Vulnerability of the Month - Controversy of the JetBrains TeamCity CVE-2024-27198 & CVE-2024-27199

In this blog series, we look at a new CVE each month and discuss its impact, discovery, and remediation. This month we are diving into the JetBrains TeamCity vulnerabilities which will allow hackers to take control over CI/CD servers by bypassing authentication. We will discuss the technical details of the vulnerability and then dive into some discussion around the controversy of this disclosure (we will spill the CVE tea!)

CVE #

Description 

Base Score

EPSS Score

Dates 

(for both)

CVE-2024-27198

Authentication bypass vulnerability in the web component of TeamCity utilizing alternative path issue 

9.8 (Critical) 

97.2%

Reported Feburary 19th 2024

Patched
March 4 2024

CVE-2024-27199 

Authentication bypass vulnerability in the web component of TeamCity utilizing path traversal issue

7.3 (High)

0.90%

Notes: The Base Score indicates how critical a vulnerability is while the EPSS score indicates the likelihood it will be exploited in the wild during the next 30 days 

JetBrains TeamCity

JetBrains TeamCity is a free CI/CD (continuous integration and Continuous Deployment) tool that is used by 30,000 DevOps teams and many more developers. This makes it a big target for attackers to conduct large-scale supply chain attacks which makes these vulnerabilities even more scary. The Russian-backed hacking group behind the 2020 SolarWinds attack was discovered to be actively attempting to exploit a similar but different vulnerability in Jetbrains TeamCity already back in 2023.

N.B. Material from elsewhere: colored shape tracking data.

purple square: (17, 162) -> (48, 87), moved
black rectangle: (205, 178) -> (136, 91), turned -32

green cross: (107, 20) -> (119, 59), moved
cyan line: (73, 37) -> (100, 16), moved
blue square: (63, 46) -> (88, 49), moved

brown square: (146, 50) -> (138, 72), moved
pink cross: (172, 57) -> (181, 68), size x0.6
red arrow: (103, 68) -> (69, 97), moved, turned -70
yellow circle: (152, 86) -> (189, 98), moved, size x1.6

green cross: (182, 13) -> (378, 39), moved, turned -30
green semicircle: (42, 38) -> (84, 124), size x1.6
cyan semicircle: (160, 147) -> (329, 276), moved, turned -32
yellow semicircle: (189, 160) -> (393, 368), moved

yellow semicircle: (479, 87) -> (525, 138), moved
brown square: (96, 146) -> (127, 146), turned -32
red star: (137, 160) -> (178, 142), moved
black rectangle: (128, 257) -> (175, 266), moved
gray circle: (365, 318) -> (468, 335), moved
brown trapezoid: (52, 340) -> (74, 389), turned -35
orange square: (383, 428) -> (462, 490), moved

Opinion: Given that we know this vulnerability has been used in the wild to try and deliver malware through CI/CD servers, I believe it is likely that state actors like Midnight Blizzard are actively exploiting this given their previous modus operandi. 

About the vulnerability

These vulnerabilities are both authentication bypasses, the most severe of the two enables an attacker to conduct a complete takeover of the TeamCity server allowing RCE to essentially grant full access to the projects, build process, and artifacts. 

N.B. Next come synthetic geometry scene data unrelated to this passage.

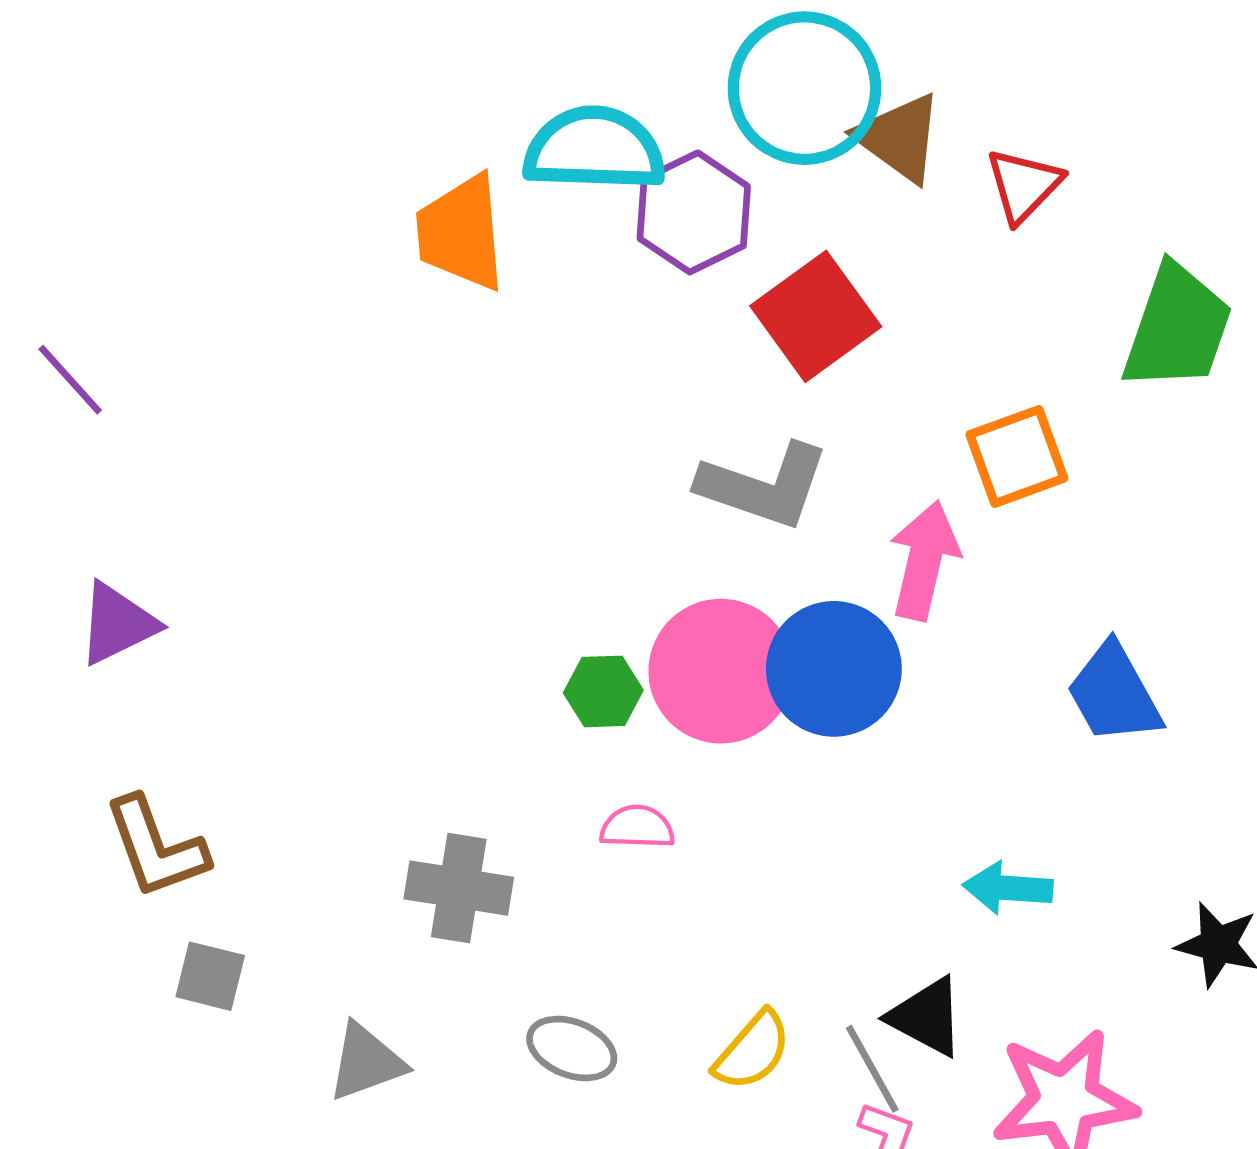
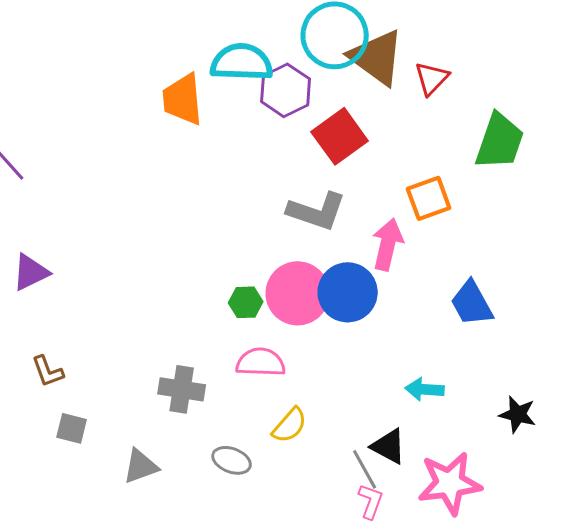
brown triangle: (899, 138) -> (377, 57), size x1.4
pink semicircle: (637, 827) -> (261, 362), size x1.5
brown L-shape: (156, 847) -> (48, 371), size x0.7
yellow semicircle: (752, 1051) -> (290, 425), moved

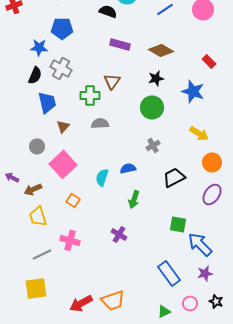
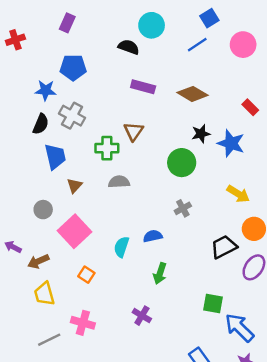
black star: (156, 78) -> (201, 134), moved
black trapezoid: (174, 177) -> (224, 247), moved

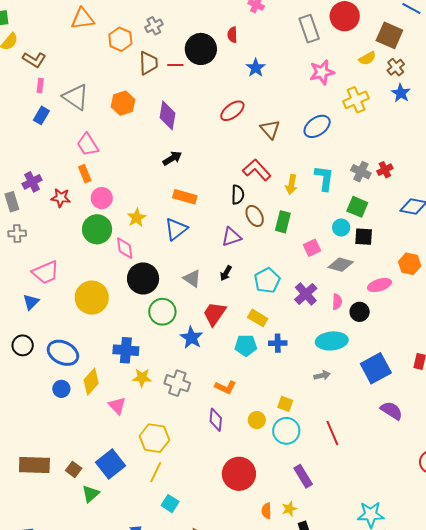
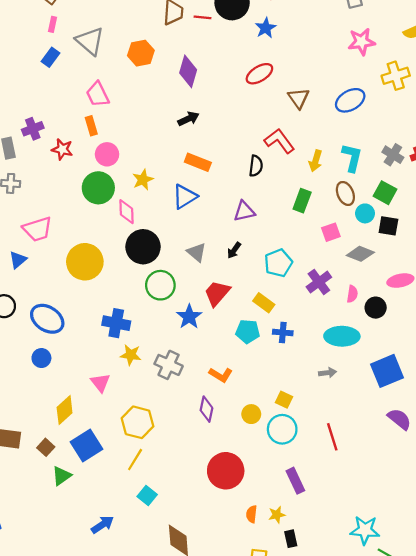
blue star: (256, 68) -> (266, 28), moved
brown ellipse: (255, 216) -> (345, 193), moved
yellow diamond: (91, 382) -> (65, 410), moved

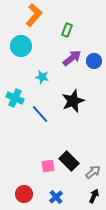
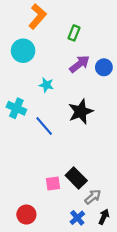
gray arrow: (93, 172) -> (93, 197), moved
blue cross: (56, 197) -> (77, 218), moved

How does the exploit work?

By default TeamCity creates a web server over HTTP at port 8111, an attacker can then create a URL that bypasses all the authentication checks which then allows endpoints to be accessible that were meant to be secured behind authentication. The main exploitation path would be for an attacker to leverage this vulnerability by creating a new administrator account including passwords controlled entirely by the unauthenticated attacker, The attacker can then log into the web portal or request an administrator token to take full control of the system.  Read a full technical analysis 

Video demo for exploit

Versions affected 

Firstly, all cloud instances of TeamCity have been patched and only the on-prem versions are vulnerable from version 2023.11.3 it is CRITICAL that if you are using an on-prem version of TeamCity you update to at least 2023.11.4 released on March 4th, 2024 (Note, JetBrains have a very misleading versioning method). 

The Controversy 

If you thought the world of CVEs was boring, let me tell you there is enough drama it could be a new reality TV show on Netflix. 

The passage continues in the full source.